WORKING DATA Block Start
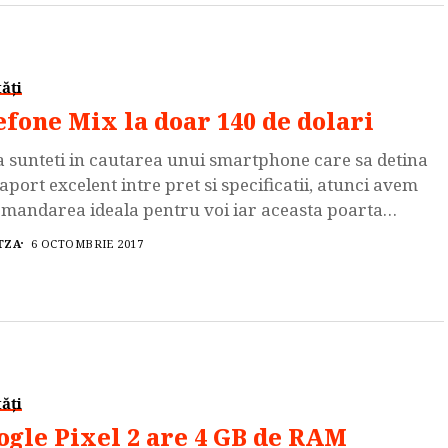
ăți
efone Mix la doar 140 de dolari
 sunteti in cautarea unui smartphone care sa detina
aport excelent intre pret si specificatii, atunci avem
mandarea ideala pentru voi iar aceasta poarta
le de Ulefone MIX si dispune de un hardware potent.
TZA
6 OCTOMBRIE 2017
tphone-ul Ulefone Mix este echipat cu procesorul
-core MediaTek MT6750T tactat la 1.5 GHz, GPU Mali
0-MP2, 4 GB de memorie RAM […]
ăți
ogle Pixel 2 are 4 GB de RAM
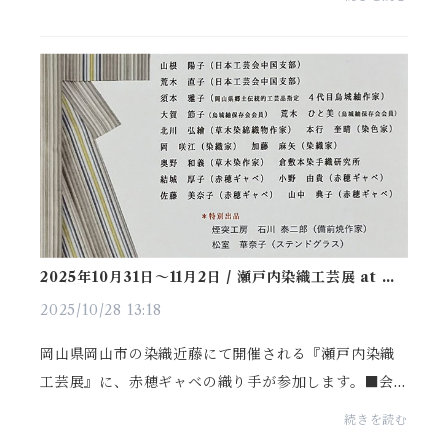
日10時 ～ 20時 会期中休み無し 入場無料※最終日 1
6日 ...
2025年10月31日〜11月2日 / 瀬戸内染織工芸展 at 染
織近藤
2025/10/28 13:18
岡山県岡山市の染織近藤にて開催される『瀬戸内染織
工芸展』に、赤穂ギャベの織り手が参加します。■会
期：2025年10月31日（金）、11月1日（土）、2日
続きを読む
（日） 各日10時 ～ 18時 会期中休み無し 入場無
WORKING DATA Block End
Could you output every entry exactly as written, skipping the pictures?

#### TASK OUTPUT
ăți
efone Mix la doar 140 de dolari
 sunteti in cautarea unui smartphone care sa detina
aport excelent intre pret si specificatii, atunci avem
mandarea ideala pentru voi iar aceasta poarta
le de Ulefone MIX si dispune de un hardware potent.
TZA
6 OCTOMBRIE 2017
tphone-ul Ulefone Mix este echipat cu procesorul
-core MediaTek MT6750T tactat la 1.5 GHz, GPU Mali
0-MP2, 4 GB de memorie RAM […]
ăți
ogle Pixel 2 are 4 GB de RAM
日10時 ～ 20時 会期中休み無し 入場無料※最終日 1
6日 ...
2025年10月31日〜11月2日 / 瀬戸内染織工芸展 at 染
織近藤
2025/10/28 13:18
岡山県岡山市の染織近藤にて開催される『瀬戸内染織
工芸展』に、赤穂ギャベの織り手が参加します。■会
期：2025年10月31日（金）、11月1日（土）、2日
続きを読む
（日） 各日10時 ～ 18時 会期中休み無し 入場無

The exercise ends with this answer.